Ian Curtis was such a mopey fellow that his story can only be told in black-and-white. In “Control,” director Anton Corbijn makes that elemental choice, and everything else seems to follow naturally. The perpetually gray skies of England seem all the more depressing. Ian’s ineffable sadness is more tangible. The melancholy is contagious.

And yet it is a beautiful film, in the way that sad things are sometimes beautiful. Ian Curtis was the lead singer of Joy Division, an influential Manchester band that helped shape the sounds of the new wave of British post-punk pop in the late ’70s and early ’80s. Joy Division’s most famous song was “Love Will Tear Us Apart,” in which Curtis’ deep baritone doesn’t even sound particularly good, musically speaking. It sure sounds convincing, though. You can almost hear the love tearing him apart.

“Control” starts in 1973 in the working-class town of Macclesfield, where Ian (Sam Riley) is 17 and already a moody, introspective poet type. Before you know it, he has swiped his mate’s girlfriend, Debbie (Samantha Morton), and married her just two months after his 19th birthday. He and Debbie are much too young.
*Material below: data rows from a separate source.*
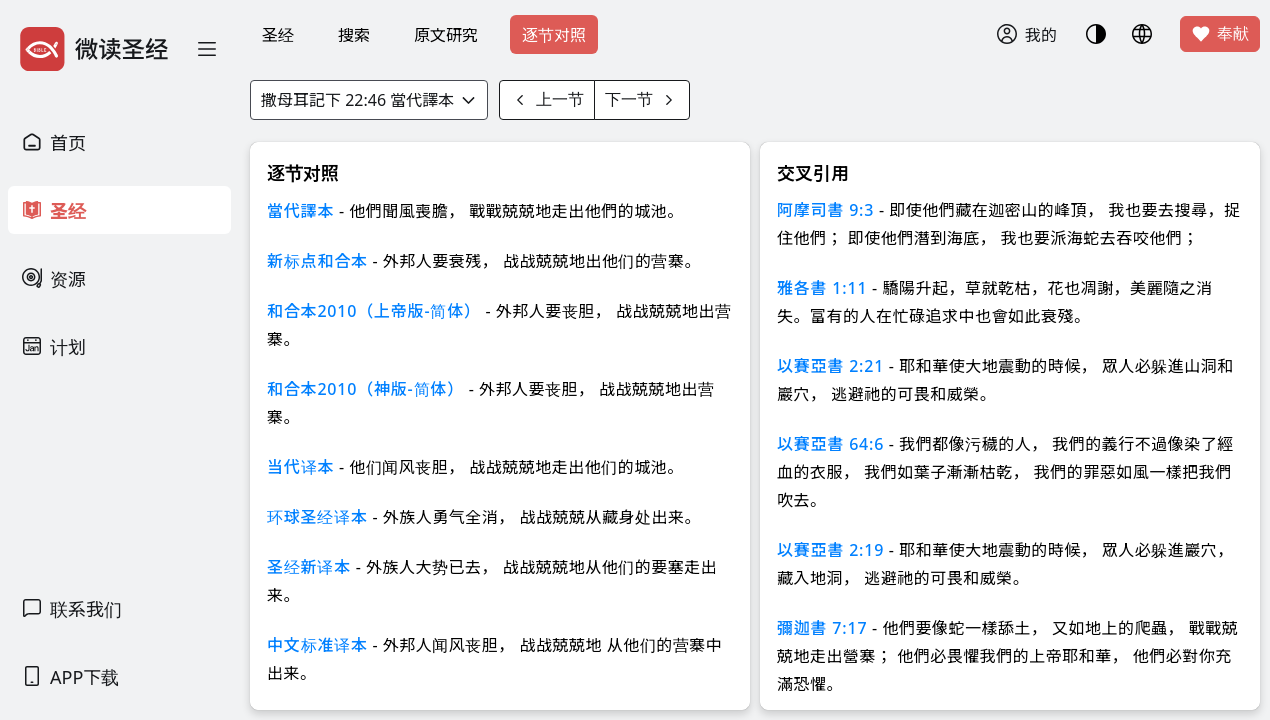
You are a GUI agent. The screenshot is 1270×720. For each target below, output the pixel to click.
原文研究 (446, 35)
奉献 (1220, 34)
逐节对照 (554, 35)
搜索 (354, 35)
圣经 (278, 35)
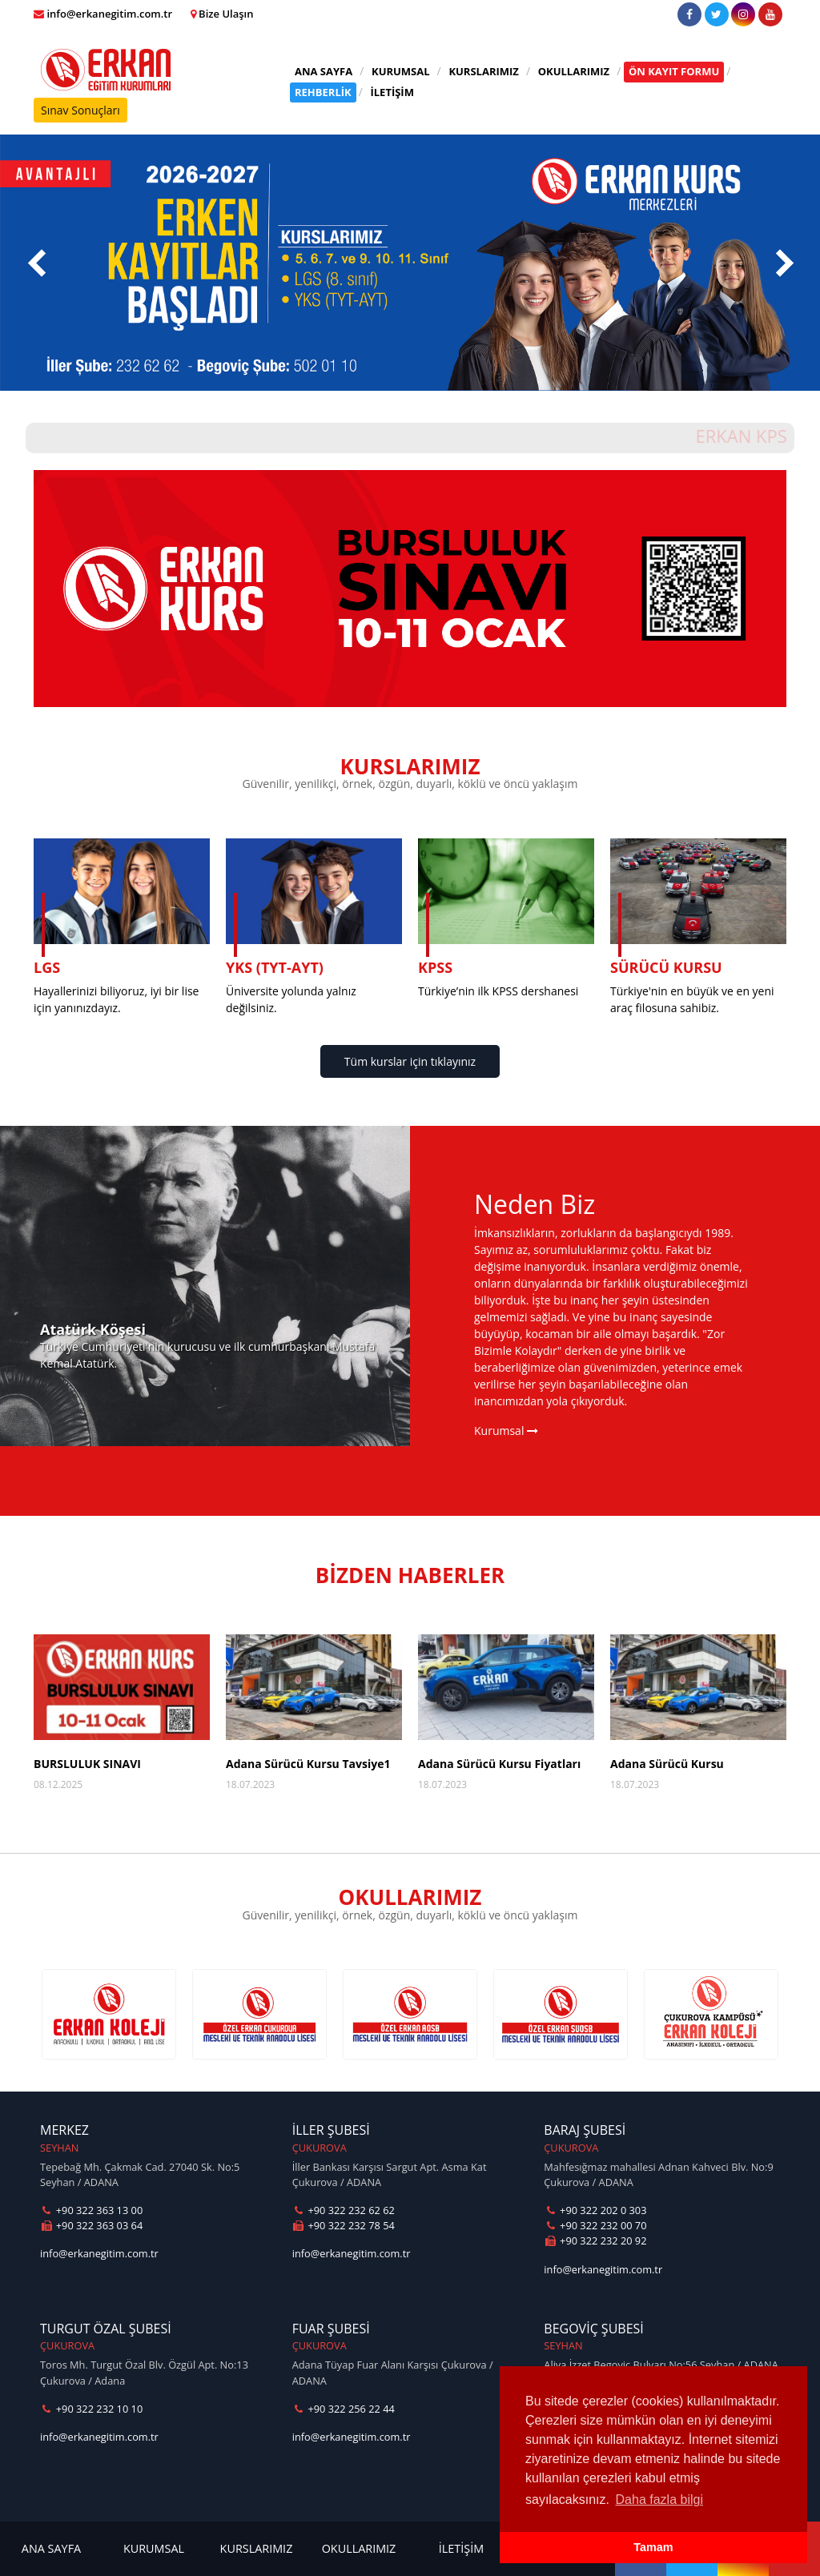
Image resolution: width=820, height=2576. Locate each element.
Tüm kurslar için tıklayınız (410, 1061)
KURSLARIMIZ (483, 71)
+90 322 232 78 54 (343, 2225)
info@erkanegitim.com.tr (99, 2253)
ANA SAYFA (323, 71)
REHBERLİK (323, 92)
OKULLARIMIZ (573, 71)
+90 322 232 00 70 (595, 2225)
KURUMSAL (401, 71)
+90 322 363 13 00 (91, 2210)
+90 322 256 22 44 (343, 2408)
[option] (109, 2014)
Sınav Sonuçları (80, 110)
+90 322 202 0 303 (595, 2210)
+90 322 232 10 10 (91, 2408)
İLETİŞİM (391, 92)
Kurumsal (506, 1430)
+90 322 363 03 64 (91, 2225)
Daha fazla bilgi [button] (659, 2499)
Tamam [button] (653, 2547)
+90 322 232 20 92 (595, 2240)
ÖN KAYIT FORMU (674, 71)
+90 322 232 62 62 (343, 2210)
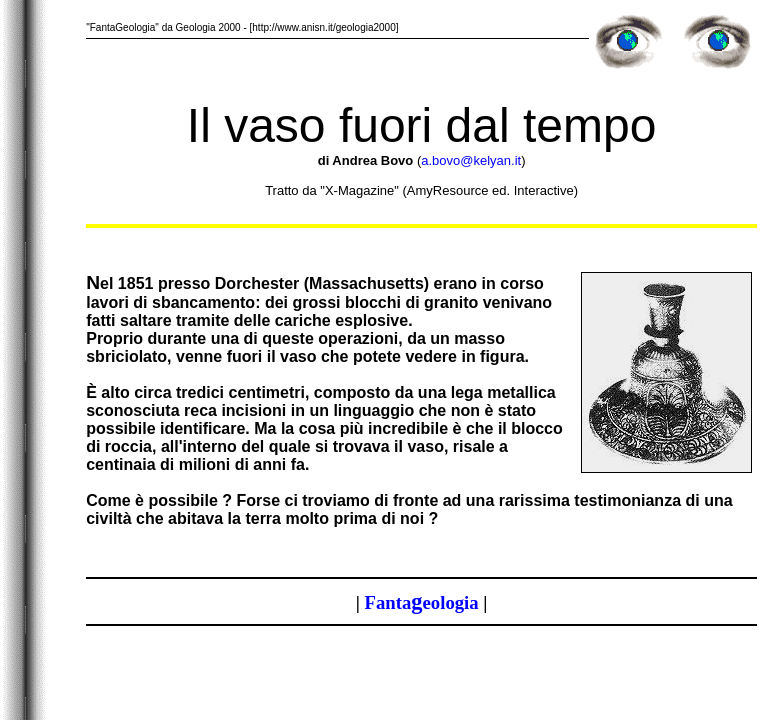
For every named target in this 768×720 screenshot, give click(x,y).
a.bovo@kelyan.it (471, 160)
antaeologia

The film skips whatever courtship or falling-in-love process there might have been.

In 1978, Ian is working at a government employment office when he meets up with some local fellows and becomes the lead singer and lyricist for their new band. The ironic-sounding name of Joy Division is chosen, and their energetically gloomy songs gain the attention of British music impresario Tony Wilson (Craig Parkinson), who signs them to his label.

Those of you who know your pop-music history know that Ian’s story doesn’t end well. But even if you weren’t aware of the particulars, “Control” leaves no doubt that there will not be a sunny Hollywood ending. I don’t think Ian ever smiles in the film. He is plagued with epilepsy and undiagnosed depression, not to mention a wife he doesn’t particularly love. When he meets a Belgian journalist named Annik (Alexandra Maria Lara) and commences an affair with her, we get scenes of them talking and getting to know one another — things that were notably absent from his early relationship with Debbie.
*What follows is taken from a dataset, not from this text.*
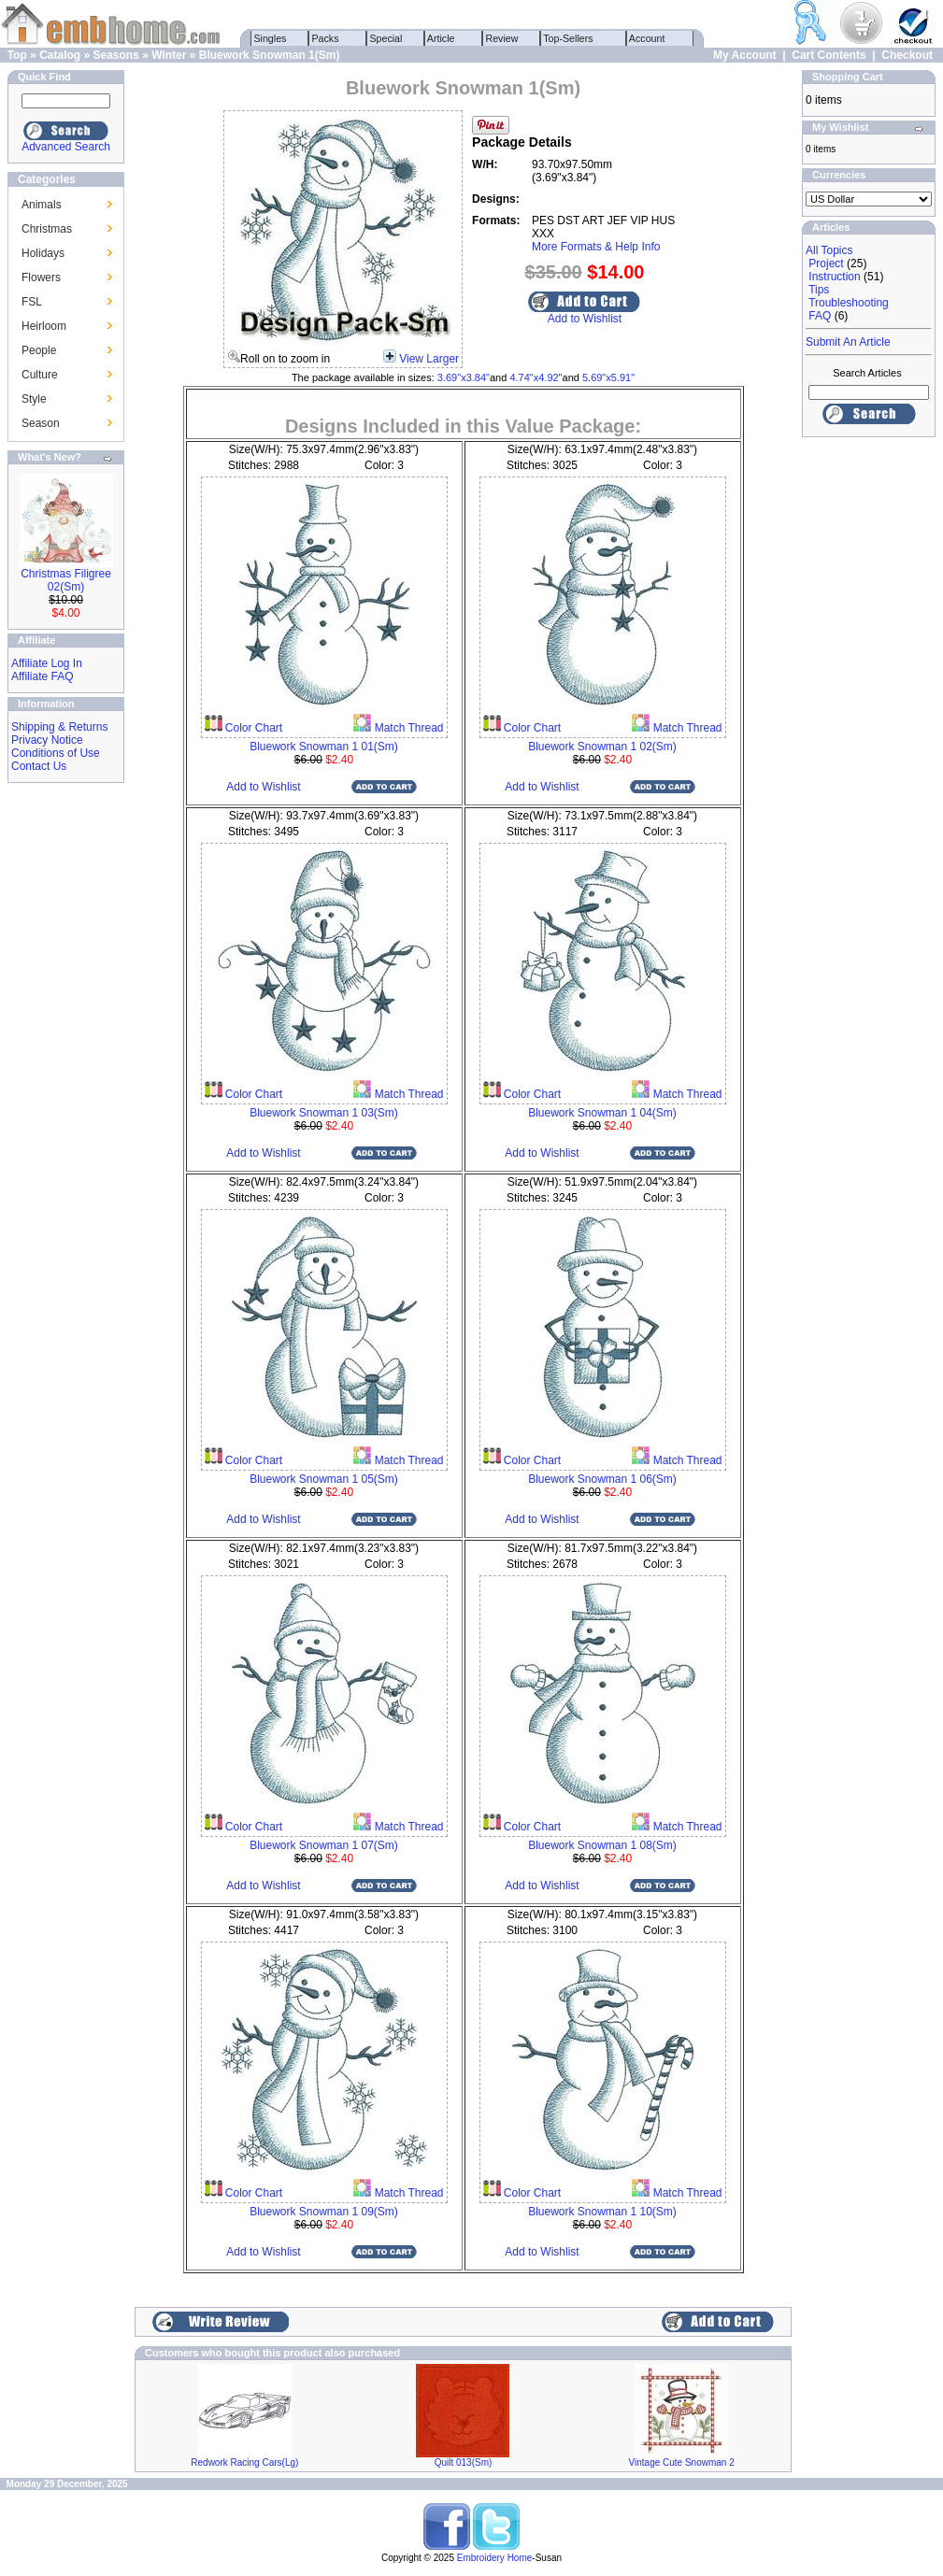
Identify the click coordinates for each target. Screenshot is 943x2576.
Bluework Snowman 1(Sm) (269, 55)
It’s worth mentioning that this is not a story about a Joy Division, but about Ian Curtis specifically. The other three band members — Peter Hook, Stephen Morris, and Bernard Sumner — aren’t even identified by name, at least not enough to register as real characters.
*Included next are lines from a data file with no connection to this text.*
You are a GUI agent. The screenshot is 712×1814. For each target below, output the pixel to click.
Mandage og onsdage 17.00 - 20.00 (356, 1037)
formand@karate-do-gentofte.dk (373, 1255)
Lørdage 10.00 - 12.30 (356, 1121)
This is Ian’s tale, full of sadness and sorrow, yet not oppressively dour. Nor is it whiny, the way you might expect a story about a 20-year-old poet-martyr to be. When Ian says, “Even the people who love me hate me,” you believe Sam Riley’s sincerity as an actor, as well as Ian’s genuine depression. He’s not just some needy kid looking for pity and attention. Where many biopic actors simply dress like the subject and re-enact his or her life, Riley truly conveys Ian’s heart and soul.

Anton Corbijn, primarily a music-video director, has given “Control” a low-key, do-it-yourself feel that matches Joy Division’s under-produced sound and Ian’s raw, unpolished poetry. With its focus on drab details and a protagonist seemingly incapable of being happy, the movie is an example of the “kitchen sink realism” that was once a major part of English films and art. In short, it seems like the kind of film Ian Curtis would have watched.

B (2 hrs., 1 min.; R, a lot of harsh profanity, brief sexuality.)